Part 12 What is a Peacemaker
The Beatitudes found in Matthew 5: 1-12 show us a beautiful picture of how disciples of Jesus are to act and appear. In previous posts, we have seen that on the inside, a disciple of Jesus is humble, aware of his or her shortcomings, displays a meekness because they understand their true condition as a sinner, and hunger and thirst to be righteous. In other words, they are the opposite of how most people act today who go about the business of being proud, self-serving, carnal and self-indulgent. Those who truly desire to follow Jesus do not act that way.
These internal qualities of humility, meekness and a desire for righteousness have a great impact on how a Christian treats others.

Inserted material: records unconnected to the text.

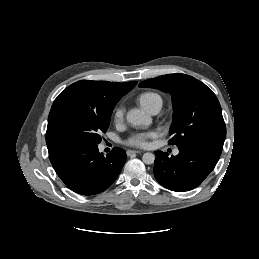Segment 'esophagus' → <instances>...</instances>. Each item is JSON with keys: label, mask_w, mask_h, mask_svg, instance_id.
<instances>
[{"label": "esophagus", "mask_w": 259, "mask_h": 259, "mask_svg": "<svg viewBox=\"0 0 259 259\" xmlns=\"http://www.w3.org/2000/svg\"><path fill=\"white\" fill-rule=\"evenodd\" d=\"M141 152L140 151H136V150H128L126 152L127 156H131V155H134V154H140Z\"/></svg>", "instance_id": "34e87169"}]
</instances>
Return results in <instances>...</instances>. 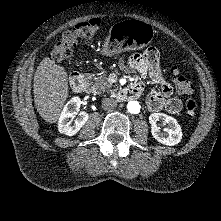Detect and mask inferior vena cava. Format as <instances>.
I'll use <instances>...</instances> for the list:
<instances>
[{
  "label": "inferior vena cava",
  "mask_w": 221,
  "mask_h": 221,
  "mask_svg": "<svg viewBox=\"0 0 221 221\" xmlns=\"http://www.w3.org/2000/svg\"><path fill=\"white\" fill-rule=\"evenodd\" d=\"M117 106V102L113 98H103L102 108L103 109H114Z\"/></svg>",
  "instance_id": "1"
}]
</instances>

A Christian should be kind, forgiving, able to empathize, sincere and ‘pure in heart’. But, Jesus is not telling His followers that they must become like that before they can be disciples. Instead, He is telling them that these are qualities they should pursue if they are His disciples. Because these qualities are matters of the heart, only Jesus can remake us to be the kind of people He describes.
Now Jesus turns to the attribute of peacemaking. ““Blessed are the peacemakers, for they shall be called sons of God.” (Matthew 5:9, ESV). This seventh beatitude, the desire to be a peacemaker is dependent, like all the Beatitudes, on those that have gone before. To be a peacemaker one must also desire to be pure in heart, merciful, meek, righteous, mournful over sin, and poor in spirit. R.T. France says this:
“The absence of selfish ambition which has marked the earlier Beatitudes provides the only basis for the quality of peacemaking, which is especially pleasing to God.”

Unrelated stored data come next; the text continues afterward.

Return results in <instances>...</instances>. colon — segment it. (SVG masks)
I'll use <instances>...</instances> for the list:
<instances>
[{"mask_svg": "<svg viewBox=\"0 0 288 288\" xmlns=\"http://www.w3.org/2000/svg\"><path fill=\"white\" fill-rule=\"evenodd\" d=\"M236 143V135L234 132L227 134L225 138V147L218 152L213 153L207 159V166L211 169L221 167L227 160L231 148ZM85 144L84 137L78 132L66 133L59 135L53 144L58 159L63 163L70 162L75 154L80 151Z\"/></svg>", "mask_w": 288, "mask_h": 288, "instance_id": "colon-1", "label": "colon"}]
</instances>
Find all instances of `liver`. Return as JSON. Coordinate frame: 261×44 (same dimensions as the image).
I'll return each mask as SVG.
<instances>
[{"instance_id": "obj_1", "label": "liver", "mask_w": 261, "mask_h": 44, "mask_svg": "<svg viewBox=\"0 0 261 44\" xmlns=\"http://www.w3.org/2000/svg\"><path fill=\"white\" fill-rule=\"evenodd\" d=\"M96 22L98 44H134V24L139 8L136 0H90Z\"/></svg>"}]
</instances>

Since most conflicts result from some sort of ‘drama,’ a spirit of openness, selflessness, and sincerity are essential for one to be a peacemaker. Being defensive, looking for some personal gain or having mixed motives will never result in being the kind of peacemaker who pleases God.
Peacemakers are those who promoted peace and harmony in public, at home, and in the community. Peacemakers seek to reconcile people who are in disagreement and encourage harmony and unity wherever they go. A peacemaker is the opposite of a troublemaker. And those who are peacemakers shall be called “sons of God” not by God, but by those around them who observe their actions. This is because peacemakers will more fully bear the image of God. God is a God of peace (Hebrews 13:20), His Son is the “Prince of Peace” (Isaiah 9:6-7), the gospel Jesus preached was the gospel of peace (Ephesians 2:17), and the Father sent the Son to bring peace (Luke 2:14). Paul says in Colossians 1:19ff (and following) that the Father desires to reconcile all things to Himself. Therefore, those who make peace are following the Father’s desire and, as peacemakers, they are truly His children. Since reconciliation (peacemaking) is at the top of the Father’s agenda, it should be the top of His children’s agenda too. Those who are disciples of Jesus ‘seek peace and pursue it’ (1 Peter 3:11), desire peace with all men (Hebrews 12:14) and do everything they can to be at peace with all (Romans 12:18).

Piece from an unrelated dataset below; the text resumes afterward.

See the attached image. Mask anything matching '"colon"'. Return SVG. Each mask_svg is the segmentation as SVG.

But the peace of which Jesus speaks is not peace by appeasement. The peace Jesus speaks about, and the peace the Bible describes is always peace within the framework of justice and truth. Appeasement is not true peace; it is a false peace and can never be sustained. The peace every believer now has with God was peace and reconciliation that came through the blood sacrifice of the Son. Without His atoning death, without the covering of our sin, peace with God is not possible. It was not secured by denying our problem of sin. Instead, it was obtained by God in Christ paying the ultimate price for our sin—His death so that we can be justified. Only in the context of justice and truth can there be actual peace with God.
A form of ‘peace’ which is sought without dealing with the deeper, more difficult underlying problem of sin is not true peace; it is a superficial peace at best. True peacemaking is always set in the frame of justice and truth without compromising either. So no one can be a peacemaker if one denies the gospel, the problem of sin and the need for a Savior. That may serve the efforts of ecumenism (the attempt to reconcile Christianity to other forms of religion), but it is not biblical peacemaking. The plain fact is the gospel divides. A Christian is constantly at war with the world, the flesh and the Devil (Ephesians 2:2-3; 1 John 2:16) and we don’t make peace by giving in to them. Martin Luther said ‘peace if possible but truth at any rate’ and that is still true today. True peacemaking must have, as its aim, leading others to Christ by the gospel. Only in Christ will people find true peace.